DIRECTEUR 2 : Mais bien-sûr, c’est une femme à barbe !

DIRECTEUR 1 : Ah ça y est, maintenant elle est bonne à mettre dans un cirque ! C’est une moustache en plus…

DIRECTEUR 2 : D’Adolph Hitler !

DIRECTEUR 1 : Chut enfin, ne dit pas ce nom-là trop fort.

DIRECTEUR 2 : Oh oui ce serait de trop…

DIRECTEUR 1 : C’est peut-être juste une femme de convictions. Et ça tombe bien, le personnage meurt pour ses idées, ça peut le nourrir.

DIRECTEUR 2 : Pour interpréter une humaniste convaincue ?

DIRECTEUR 1 : Il savait convaincre lui aussi…

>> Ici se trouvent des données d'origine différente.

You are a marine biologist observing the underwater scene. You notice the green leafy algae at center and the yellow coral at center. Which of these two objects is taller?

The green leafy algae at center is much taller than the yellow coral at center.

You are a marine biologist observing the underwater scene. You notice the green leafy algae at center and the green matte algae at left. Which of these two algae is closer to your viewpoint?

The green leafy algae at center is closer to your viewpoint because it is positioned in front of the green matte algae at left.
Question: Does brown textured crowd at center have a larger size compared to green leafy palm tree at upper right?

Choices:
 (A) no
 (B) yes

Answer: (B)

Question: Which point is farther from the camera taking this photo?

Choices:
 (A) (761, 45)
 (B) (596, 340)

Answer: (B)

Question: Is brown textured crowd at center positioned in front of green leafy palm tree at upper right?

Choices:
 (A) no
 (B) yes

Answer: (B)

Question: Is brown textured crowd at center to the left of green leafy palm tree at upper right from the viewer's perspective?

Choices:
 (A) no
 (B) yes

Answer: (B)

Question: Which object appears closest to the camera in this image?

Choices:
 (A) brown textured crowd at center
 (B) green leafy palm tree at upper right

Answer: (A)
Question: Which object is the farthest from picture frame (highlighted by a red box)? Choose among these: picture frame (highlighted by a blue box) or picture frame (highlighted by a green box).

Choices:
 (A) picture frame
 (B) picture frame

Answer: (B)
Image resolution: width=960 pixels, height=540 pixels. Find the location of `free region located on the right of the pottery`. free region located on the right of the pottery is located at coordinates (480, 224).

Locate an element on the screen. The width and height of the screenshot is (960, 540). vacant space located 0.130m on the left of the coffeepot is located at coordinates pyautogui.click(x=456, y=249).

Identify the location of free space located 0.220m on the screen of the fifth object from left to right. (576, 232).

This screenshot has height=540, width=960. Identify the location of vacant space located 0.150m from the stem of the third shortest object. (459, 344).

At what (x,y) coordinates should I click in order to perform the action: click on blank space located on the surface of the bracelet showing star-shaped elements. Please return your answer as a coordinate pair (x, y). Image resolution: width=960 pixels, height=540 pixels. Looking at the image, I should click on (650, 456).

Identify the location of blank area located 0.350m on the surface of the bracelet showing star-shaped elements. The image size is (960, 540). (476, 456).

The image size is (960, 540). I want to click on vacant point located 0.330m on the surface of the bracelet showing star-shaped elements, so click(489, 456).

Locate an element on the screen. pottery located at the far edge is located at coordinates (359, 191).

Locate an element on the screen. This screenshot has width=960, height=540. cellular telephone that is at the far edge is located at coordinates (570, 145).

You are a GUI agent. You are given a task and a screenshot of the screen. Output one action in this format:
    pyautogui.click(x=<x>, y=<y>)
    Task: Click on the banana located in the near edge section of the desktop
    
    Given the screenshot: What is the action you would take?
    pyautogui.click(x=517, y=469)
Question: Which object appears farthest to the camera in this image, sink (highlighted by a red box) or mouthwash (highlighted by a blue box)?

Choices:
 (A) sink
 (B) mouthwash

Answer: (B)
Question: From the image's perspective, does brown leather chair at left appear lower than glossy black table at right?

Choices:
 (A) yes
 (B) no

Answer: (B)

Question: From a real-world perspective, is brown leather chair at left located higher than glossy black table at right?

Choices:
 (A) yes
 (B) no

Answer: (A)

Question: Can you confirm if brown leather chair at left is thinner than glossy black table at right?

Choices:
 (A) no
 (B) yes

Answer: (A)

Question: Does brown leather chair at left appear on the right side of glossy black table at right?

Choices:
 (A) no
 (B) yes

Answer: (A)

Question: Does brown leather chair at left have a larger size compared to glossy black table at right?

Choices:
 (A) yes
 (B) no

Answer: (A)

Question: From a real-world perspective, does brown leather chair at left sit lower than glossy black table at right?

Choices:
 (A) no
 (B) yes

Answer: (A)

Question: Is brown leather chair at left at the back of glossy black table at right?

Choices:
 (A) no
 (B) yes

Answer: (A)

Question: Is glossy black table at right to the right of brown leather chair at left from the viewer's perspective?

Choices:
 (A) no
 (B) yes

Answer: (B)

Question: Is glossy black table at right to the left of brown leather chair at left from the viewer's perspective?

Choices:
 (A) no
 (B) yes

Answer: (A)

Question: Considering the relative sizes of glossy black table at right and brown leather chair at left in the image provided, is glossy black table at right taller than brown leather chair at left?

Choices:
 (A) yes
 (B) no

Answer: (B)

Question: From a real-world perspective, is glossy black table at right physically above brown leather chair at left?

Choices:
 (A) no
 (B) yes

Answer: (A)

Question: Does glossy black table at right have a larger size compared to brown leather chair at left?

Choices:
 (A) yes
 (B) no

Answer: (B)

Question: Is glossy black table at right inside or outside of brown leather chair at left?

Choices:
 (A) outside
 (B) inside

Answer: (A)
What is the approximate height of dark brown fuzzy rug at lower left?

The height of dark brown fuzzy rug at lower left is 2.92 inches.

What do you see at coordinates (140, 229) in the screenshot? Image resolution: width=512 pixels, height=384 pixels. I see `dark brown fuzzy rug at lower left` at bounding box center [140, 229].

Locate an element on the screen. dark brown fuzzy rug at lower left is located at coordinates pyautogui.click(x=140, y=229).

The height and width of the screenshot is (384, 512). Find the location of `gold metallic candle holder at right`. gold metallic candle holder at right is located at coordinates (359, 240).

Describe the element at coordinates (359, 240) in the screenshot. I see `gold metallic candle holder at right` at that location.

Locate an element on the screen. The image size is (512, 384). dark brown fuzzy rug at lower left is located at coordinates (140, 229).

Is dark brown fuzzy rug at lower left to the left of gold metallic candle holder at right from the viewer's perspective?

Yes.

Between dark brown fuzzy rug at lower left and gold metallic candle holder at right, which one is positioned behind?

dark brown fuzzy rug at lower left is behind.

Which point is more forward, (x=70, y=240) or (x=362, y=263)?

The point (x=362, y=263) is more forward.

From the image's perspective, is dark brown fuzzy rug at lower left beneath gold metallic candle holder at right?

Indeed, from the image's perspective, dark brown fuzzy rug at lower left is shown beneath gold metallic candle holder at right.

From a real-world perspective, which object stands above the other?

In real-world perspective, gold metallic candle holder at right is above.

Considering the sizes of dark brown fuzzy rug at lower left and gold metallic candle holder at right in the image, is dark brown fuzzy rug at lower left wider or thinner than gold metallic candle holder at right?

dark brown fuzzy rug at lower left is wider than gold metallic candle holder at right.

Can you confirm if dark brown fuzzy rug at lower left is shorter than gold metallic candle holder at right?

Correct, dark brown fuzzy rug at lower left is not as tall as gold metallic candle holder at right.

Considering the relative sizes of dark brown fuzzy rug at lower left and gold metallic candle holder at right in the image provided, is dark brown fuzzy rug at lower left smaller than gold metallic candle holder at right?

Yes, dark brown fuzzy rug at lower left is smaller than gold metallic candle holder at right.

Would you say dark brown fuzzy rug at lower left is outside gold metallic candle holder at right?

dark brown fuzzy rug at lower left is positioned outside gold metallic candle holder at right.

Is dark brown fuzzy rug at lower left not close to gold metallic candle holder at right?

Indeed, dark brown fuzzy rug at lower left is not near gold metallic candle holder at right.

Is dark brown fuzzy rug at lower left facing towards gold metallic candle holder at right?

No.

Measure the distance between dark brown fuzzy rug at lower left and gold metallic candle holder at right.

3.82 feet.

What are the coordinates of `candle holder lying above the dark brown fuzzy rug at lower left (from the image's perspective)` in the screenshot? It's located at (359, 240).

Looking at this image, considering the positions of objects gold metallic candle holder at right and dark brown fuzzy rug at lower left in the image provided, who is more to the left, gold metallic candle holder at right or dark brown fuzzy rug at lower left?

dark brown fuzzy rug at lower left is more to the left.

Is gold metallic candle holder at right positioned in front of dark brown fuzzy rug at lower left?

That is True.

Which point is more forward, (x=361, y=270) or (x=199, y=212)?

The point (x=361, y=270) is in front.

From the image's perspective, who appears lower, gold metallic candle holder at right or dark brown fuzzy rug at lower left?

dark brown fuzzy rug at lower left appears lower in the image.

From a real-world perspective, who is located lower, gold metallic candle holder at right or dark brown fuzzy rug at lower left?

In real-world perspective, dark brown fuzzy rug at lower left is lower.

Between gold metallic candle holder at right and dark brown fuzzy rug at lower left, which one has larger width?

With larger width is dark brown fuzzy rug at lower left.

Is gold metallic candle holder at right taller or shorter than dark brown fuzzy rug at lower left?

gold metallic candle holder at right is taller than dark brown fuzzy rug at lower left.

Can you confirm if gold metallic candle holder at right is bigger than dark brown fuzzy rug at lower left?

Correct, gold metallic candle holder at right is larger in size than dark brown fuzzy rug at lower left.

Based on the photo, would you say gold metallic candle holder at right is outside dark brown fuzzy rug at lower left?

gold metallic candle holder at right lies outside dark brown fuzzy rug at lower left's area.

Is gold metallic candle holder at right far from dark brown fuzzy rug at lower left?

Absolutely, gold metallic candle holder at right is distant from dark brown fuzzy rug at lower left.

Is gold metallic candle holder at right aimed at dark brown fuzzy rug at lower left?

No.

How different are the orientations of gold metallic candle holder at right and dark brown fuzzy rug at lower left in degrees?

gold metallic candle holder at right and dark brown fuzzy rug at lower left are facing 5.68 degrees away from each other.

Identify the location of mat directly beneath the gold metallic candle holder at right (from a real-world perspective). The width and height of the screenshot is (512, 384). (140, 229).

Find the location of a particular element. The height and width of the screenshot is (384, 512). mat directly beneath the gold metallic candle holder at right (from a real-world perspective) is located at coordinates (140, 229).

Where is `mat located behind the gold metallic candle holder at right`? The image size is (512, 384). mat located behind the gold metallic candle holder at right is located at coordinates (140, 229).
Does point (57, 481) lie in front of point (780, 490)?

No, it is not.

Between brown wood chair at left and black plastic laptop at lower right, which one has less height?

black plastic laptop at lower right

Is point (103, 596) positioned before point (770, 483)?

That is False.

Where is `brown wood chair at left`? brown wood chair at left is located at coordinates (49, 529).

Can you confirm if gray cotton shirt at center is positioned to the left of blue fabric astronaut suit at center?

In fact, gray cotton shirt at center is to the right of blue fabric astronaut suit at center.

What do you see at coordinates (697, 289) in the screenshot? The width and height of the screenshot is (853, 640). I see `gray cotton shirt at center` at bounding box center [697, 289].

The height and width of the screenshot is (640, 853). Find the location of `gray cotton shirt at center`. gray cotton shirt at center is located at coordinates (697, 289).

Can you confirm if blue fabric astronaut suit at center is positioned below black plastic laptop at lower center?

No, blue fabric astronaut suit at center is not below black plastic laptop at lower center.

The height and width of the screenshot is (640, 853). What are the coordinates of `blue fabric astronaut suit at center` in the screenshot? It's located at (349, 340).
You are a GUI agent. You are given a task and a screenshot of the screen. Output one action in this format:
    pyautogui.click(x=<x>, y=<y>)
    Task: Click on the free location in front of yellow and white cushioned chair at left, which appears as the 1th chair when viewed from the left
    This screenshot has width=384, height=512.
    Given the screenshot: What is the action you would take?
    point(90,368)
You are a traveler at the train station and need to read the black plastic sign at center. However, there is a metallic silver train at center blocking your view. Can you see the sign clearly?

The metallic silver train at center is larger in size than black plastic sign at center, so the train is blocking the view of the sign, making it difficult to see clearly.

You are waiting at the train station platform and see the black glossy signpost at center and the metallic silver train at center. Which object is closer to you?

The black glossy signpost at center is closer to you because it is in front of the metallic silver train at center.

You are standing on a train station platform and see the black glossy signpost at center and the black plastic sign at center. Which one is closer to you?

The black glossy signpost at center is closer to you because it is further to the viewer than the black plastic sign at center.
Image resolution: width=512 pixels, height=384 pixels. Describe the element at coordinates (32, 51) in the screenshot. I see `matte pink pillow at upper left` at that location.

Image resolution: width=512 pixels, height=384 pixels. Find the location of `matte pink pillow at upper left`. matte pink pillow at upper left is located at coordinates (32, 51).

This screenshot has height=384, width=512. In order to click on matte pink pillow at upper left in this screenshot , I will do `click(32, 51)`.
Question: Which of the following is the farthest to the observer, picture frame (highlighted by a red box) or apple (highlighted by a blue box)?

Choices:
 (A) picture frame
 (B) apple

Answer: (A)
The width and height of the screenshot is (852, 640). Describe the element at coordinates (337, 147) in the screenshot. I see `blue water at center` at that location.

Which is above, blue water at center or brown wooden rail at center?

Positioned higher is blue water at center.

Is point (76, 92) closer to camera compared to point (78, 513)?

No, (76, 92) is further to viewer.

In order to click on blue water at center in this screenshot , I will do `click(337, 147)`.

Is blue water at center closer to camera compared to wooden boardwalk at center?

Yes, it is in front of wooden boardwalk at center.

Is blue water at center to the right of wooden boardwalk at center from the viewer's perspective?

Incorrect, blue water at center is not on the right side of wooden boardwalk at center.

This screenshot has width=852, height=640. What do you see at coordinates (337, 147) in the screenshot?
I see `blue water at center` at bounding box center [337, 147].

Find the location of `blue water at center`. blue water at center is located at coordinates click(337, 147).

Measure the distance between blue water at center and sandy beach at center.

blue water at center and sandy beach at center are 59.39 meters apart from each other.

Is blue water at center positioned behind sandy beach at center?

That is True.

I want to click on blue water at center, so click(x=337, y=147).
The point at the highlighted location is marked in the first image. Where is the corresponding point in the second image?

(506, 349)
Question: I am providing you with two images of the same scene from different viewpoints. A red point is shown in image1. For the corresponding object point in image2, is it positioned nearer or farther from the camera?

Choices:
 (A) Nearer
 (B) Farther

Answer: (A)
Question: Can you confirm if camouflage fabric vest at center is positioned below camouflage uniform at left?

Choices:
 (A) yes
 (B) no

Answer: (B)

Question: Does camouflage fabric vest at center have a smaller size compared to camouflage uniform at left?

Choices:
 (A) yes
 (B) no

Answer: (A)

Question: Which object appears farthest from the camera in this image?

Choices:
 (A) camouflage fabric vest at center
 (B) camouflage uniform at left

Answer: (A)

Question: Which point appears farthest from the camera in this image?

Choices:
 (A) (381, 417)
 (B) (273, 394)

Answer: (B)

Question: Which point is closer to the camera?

DIRECTEUR 2 : Mais c’est terrible ce que tu dis !

La femme se lève.

LA FEMME : Excusez-moi, je n’ai pas pu m’empêcher de prêter l’oreille. Rassurez-vous, je ne suis pas antisémite.

DIRECTEUR 1 : Ah, tu vois !

DIRECTEUR 2 : Mais alors, pourquoi portez-vous cette moustache ?

La femme sourit de manière extrêmement douce.

LA FEMME : c’est une longue histoire…

Elle s’apprête à parler mais un violent spasme à la poitrine la terrasse. Elle meurt sur le coup.